Psychologically, the pattern supports an incentive salience account: paired targets and their cues become attention-grabbing and ‘wanted’, eliciting approach and cue-seeking even when the primary outcome is aversive (suggesting ‘wanting what hurts’ rather than ‘wanting to be hurt’). Clinically, the ability of CeA activation to produce focused, persistent pursuit despite adverse consequences parallels key features of addiction and may offer insight into certain forms of self-harm where pain-associated targets acquire motivational pull.

This study shows that optogenetic activation of central amygdala, when paired with affective encounters, can arbitrarily and powerfully focus motivation on natural rewards, drugs, or even aversive pain-associated objects, by recruiting mesocorticolimbic circuits. CeA-driven motivational salience exhibits valence plasticity: it supports positive incentive attraction in controllable, localizable contexts, flips to enhance negative defensive responses in standard fear conditioning, and is largely neutral when paired with innocuous stimuli or presented alone. These results dissociate ‘wanting’ from ‘liking’ and highlight CeA as a context-gated controller of mesocorticolimbic motivation.

Future directions include dissecting CeA neuronal subpopulations and projection-defined circuits (e.g., SOM+, PKCδ+, CRF+, D1/D2) that mediate valence-specific effects, identifying circuit conditions that determine valence switches (controllability, spatial localizability, shock intensity), and testing translational relevance to human maladaptive motivations and self-harm. Understanding these mechanisms may inform targeted interventions that modulate maladaptive ‘wanting’.
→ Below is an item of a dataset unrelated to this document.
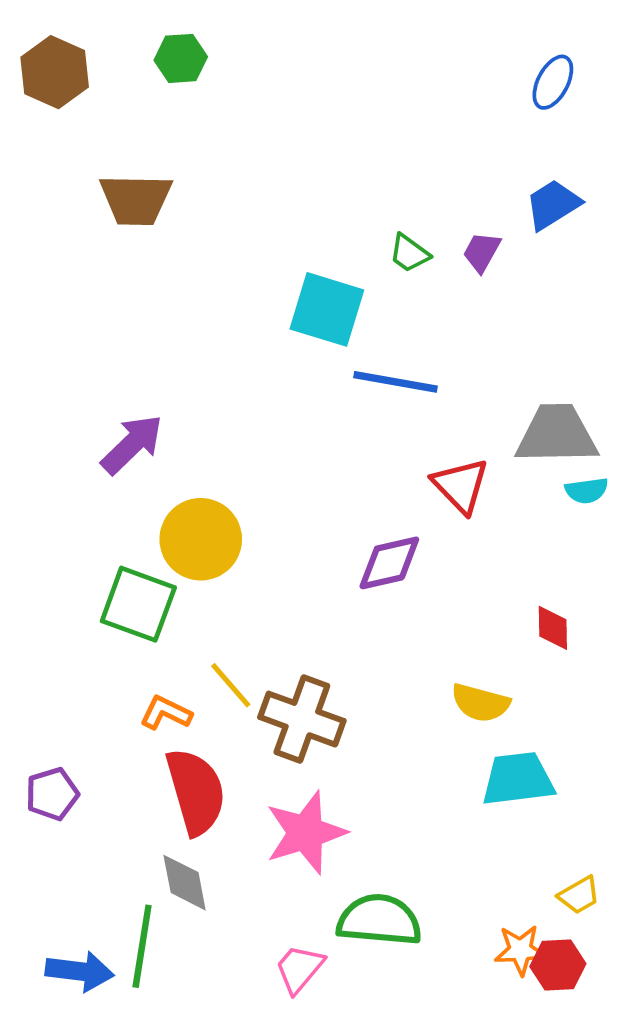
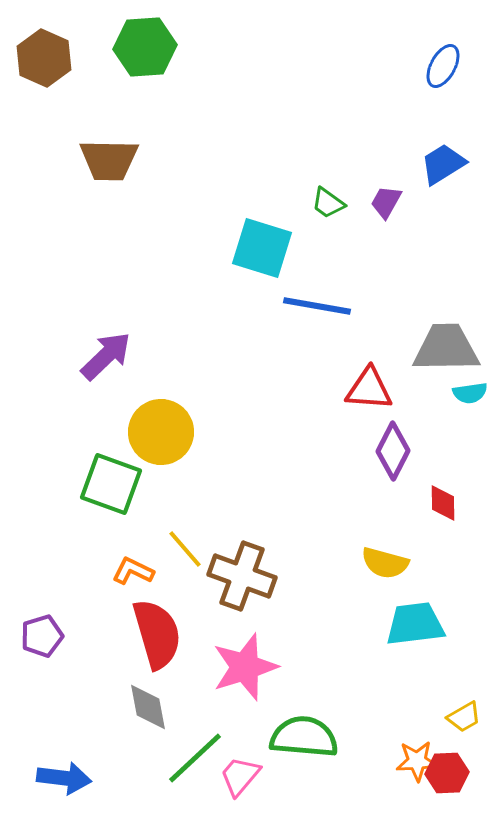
green hexagon: (181, 58) -> (145, 47), size x1.5
red triangle: (460, 486) -> (369, 389), turned -42
purple diamond: (389, 563) -> (393, 451), moved, turned -50
green line: (142, 946) -> (195, 758), moved, turned 38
• Cell-type specificity: ChR2 under hSyn promoter broadly infected CeA neurons, preventing attribution of effects to specific subpopulations; future work should parse SOM+, PKCδ+, CRF+, and projection-defined circuits.
• Context dependence: Shock-rod attraction depended on concurrent CeA stimulation and diminished without laser, indicating limited persistence of learning and strong state dependence.
• Stimulus eligibility: Neutral stimuli (dummy rod, wooden block, empty spout) generally failed to acquire attraction, suggesting CeA effects require pairing with affectively salient UCS that engages mesocorticolimbic circuits.
• Self-stimulation variability: CeA laser alone was generally not a robust reinforcer; individual variability complicates generalization.
• Aversive intensity and controllability: Differences between shock-rod (0.2–0.5 mA, controllable, localizable) and Pavlovian footshock (0.75 mA, uncontrollable) may confound direct comparisons of valence; precise parameter mapping remains to be done.
• Species/generalizability: Findings in rats may not directly translate to humans; clinical implications remain speculative.